## TASK TO COMPLETE
Would you write out the full listing exactly, without any pictures?

## DATA LISTING
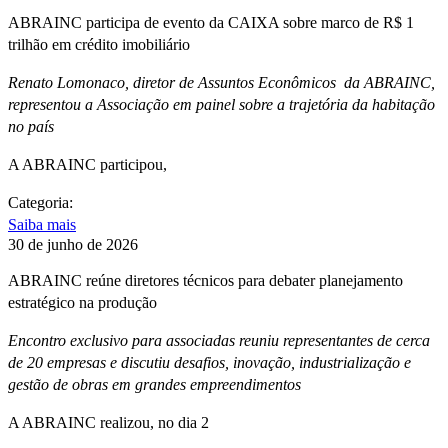
ABRAINC participa de evento da CAIXA sobre marco de R$ 1
trilhão em crédito imobiliário
Renato Lomonaco, diretor de Assuntos Econômicos da ABRAINC,
representou a Associação em painel sobre a trajetória da habitação
no país
A ABRAINC participou,
Categoria:
Saiba mais
30 de junho de 2026
ABRAINC reúne diretores técnicos para debater planejamento
estratégico na produção
Encontro exclusivo para associadas reuniu representantes de cerca
de 20 empresas e discutiu desafios, inovação, industrialização e
gestão de obras em grandes empreendimentos
A ABRAINC realizou, no dia 2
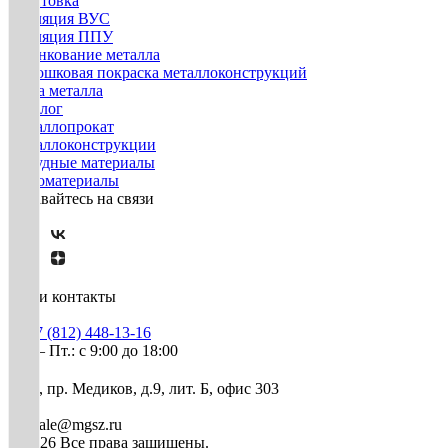
Грунтовка
Изоляция ВУС
Изоляция ППУ
Оцинкование металла
Порошковая покраска металлоконструкций
Резка металла
Каталог
Металлопрокат
Металлоконструкции
Нерудные материалы
Пиломатериалы
Оставайтесь на связи
Наши контакты
+7 (812) 448-13-16
Пн. – Пт.: с 9:00 до 18:00
СПб, пр. Медиков, д.9, лит. Б, офис 303
mg-sale@mgsz.ru
© 2026 Все права защищены.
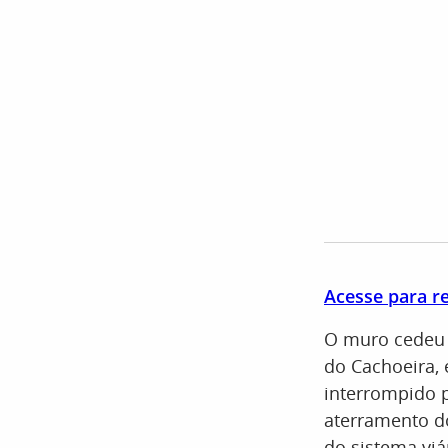
Acesse para re
O muro cedeu e
do Cachoeira, 
interrompido p
aterramento do
do sistema viá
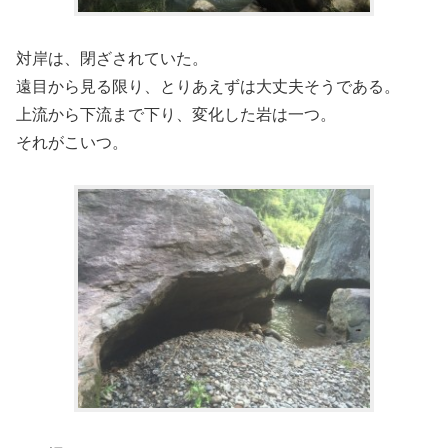
対岸は、閉ざされていた。
遠目から見る限り、とりあえずは大丈夫そうである。
上流から下流まで下り、変化した岩は一つ。
それがこいつ。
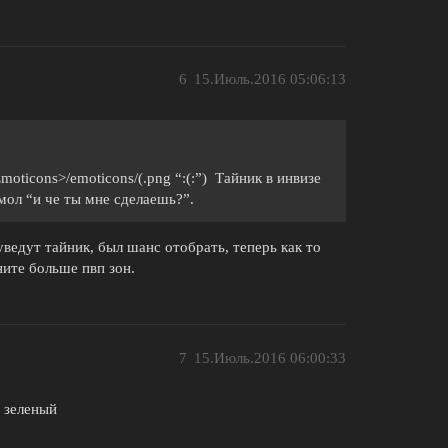
6
15.Июль.2016 05:06:13
Emoticons>/emoticons/(.png “:(:”) Тайник в инвизе
 мол “и че ты мне сделаешь?”.
уведут тайник, был шанс отобрать, теперь как то
ните больше пвп зон.
7
15.Июль.2016 06:00:33
й зеленый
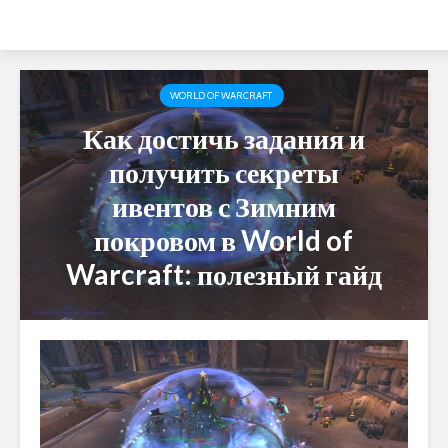
WORLD OF WARCRAFT
Как достичь задания и
получить секреты
ивентов с Зимним
покровом в World of
Warcraft: полезный гайд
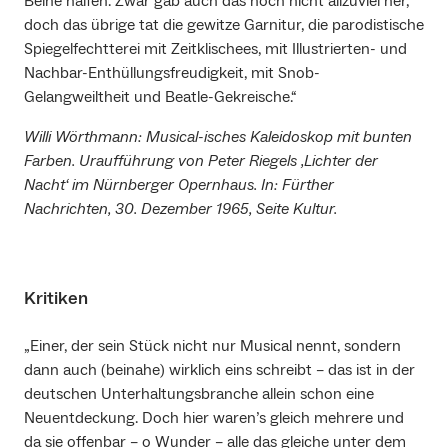
Beine halfen. Zwar gab auch das noch nicht allzuviel her,
doch das übrige tat die gewitze Garnitur, die parodistische
Spiegelfechtterei mit Zeitklischees, mit Illustrierten- und
Nachbar-Enthüllungsfreudigkeit, mit Snob-
Gelangweiltheit und Beatle-Gekreische.“
Willi Wörthmann: Musical-isches Kaleidoskop mit bunten
Farben. Uraufführung von Peter Riegels ‚Lichter der
Nacht‘ im Nürnberger Opernhaus. In: Fürther
Nachrichten, 30. Dezember 1965, Seite Kultur.
Kritiken
„Einer, der sein Stück nicht nur Musical nennt, sondern
dann auch (beinahe) wirklich eins schreibt – das ist in der
deutschen Unterhaltungsbranche allein schon eine
Neuentdeckung. Doch hier waren’s gleich mehrere und
da sie offenbar – o Wunder – alle das gleiche unter dem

## RESULT FOR THIS EXERCISE
ABRAINC participa de evento da CAIXA sobre marco de R$ 1
trilhão em crédito imobiliário
Renato Lomonaco, diretor de Assuntos Econômicos da ABRAINC,
representou a Associação em painel sobre a trajetória da habitação
no país
A ABRAINC participou,
Categoria:
Saiba mais
30 de junho de 2026
ABRAINC reúne diretores técnicos para debater planejamento
estratégico na produção
Encontro exclusivo para associadas reuniu representantes de cerca
de 20 empresas e discutiu desafios, inovação, industrialização e
gestão de obras em grandes empreendimentos
A ABRAINC realizou, no dia 2
Грунтовка
Изоляция ВУС
Изоляция ППУ
Оцинкование металла
Порошковая покраска металлоконструкций
Резка металла
Каталог
Металлопрокат
Металлоконструкции
Нерудные материалы
Пиломатериалы
Оставайтесь на связи
Наши контакты
+7 (812) 448-13-16
Пн. – Пт.: с 9:00 до 18:00
СПб, пр. Медиков, д.9, лит. Б, офис 303
mg-sale@mgsz.ru
© 2026 Все права защищены.
Acesse para re
O muro cedeu e
do Cachoeira, 
interrompido p
aterramento do
do sistema viá
対岸は、閉ざされていた。
遠目から見る限り、とりあえずは大丈夫そうである。
上流から下流まで下り、変化した岩は一つ。
それがこいつ。
6
15.Июль.2016 05:06:13
Emoticons>/emoticons/(.png “:(:”) Тайник в инвизе
 мол “и че ты мне сделаешь?”.
уведут тайник, был шанс отобрать, теперь как то
ните больше пвп зон.
7
15.Июль.2016 06:00:33
й зеленый
WORLD OF WARCRAFT
Как достичь задания и
получить секреты
ивентов с Зимним
покровом в World of
Warcraft: полезный гайд
Beine halfen. Zwar gab auch das noch nicht allzuviel her,
doch das übrige tat die gewitze Garnitur, die parodistische
Spiegelfechtterei mit Zeitklischees, mit Illustrierten- und
Nachbar-Enthüllungsfreudigkeit, mit Snob-
Gelangweiltheit und Beatle-Gekreische.“
Willi Wörthmann: Musical-isches Kaleidoskop mit bunten
Farben. Uraufführung von Peter Riegels ‚Lichter der
Nacht‘ im Nürnberger Opernhaus. In: Fürther
Nachrichten, 30. Dezember 1965, Seite Kultur.
Kritiken
„Einer, der sein Stück nicht nur Musical nennt, sondern
dann auch (beinahe) wirklich eins schreibt – das ist in der
deutschen Unterhaltungsbranche allein schon eine
Neuentdeckung. Doch hier waren’s gleich mehrere und
da sie offenbar – o Wunder – alle das gleiche unter dem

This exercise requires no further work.